## INSTRUCTIONS TO FOLLOW
Once the line containing "Мы советуем" is found in the entries below, restate it and each following line word for word, stopping after the line containing "我就喝一碗，已經全身暖起來！".

··· AVAILABLE RECORDS

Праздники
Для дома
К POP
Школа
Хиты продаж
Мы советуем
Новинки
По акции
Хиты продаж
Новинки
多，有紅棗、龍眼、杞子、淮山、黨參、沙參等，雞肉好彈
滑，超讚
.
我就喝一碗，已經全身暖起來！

······
··· AVAILABLE RECORDS

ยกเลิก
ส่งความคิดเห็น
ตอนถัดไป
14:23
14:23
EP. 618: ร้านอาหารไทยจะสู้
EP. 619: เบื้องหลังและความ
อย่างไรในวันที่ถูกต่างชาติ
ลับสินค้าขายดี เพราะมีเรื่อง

······
··· AVAILABLE RECORDS

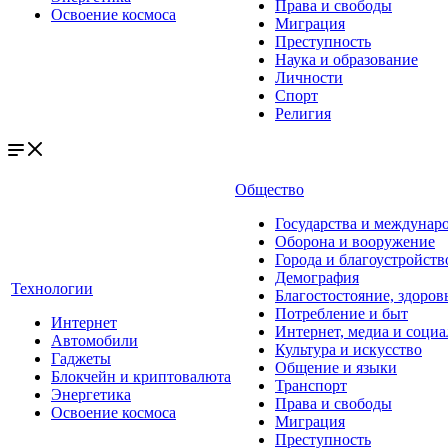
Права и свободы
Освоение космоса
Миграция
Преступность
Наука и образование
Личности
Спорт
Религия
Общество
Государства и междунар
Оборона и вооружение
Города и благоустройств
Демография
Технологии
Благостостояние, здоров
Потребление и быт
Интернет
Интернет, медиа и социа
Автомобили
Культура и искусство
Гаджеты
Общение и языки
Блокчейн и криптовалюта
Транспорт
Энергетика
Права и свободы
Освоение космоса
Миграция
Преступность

······

## WRITTEN ANSWER
Мы советуем
Новинки
По акции
Хиты продаж
Новинки
多，有紅棗、龍眼、杞子、淮山、黨參、沙參等，雞肉好彈
滑，超讚
.
我就喝一碗，已經全身暖起來！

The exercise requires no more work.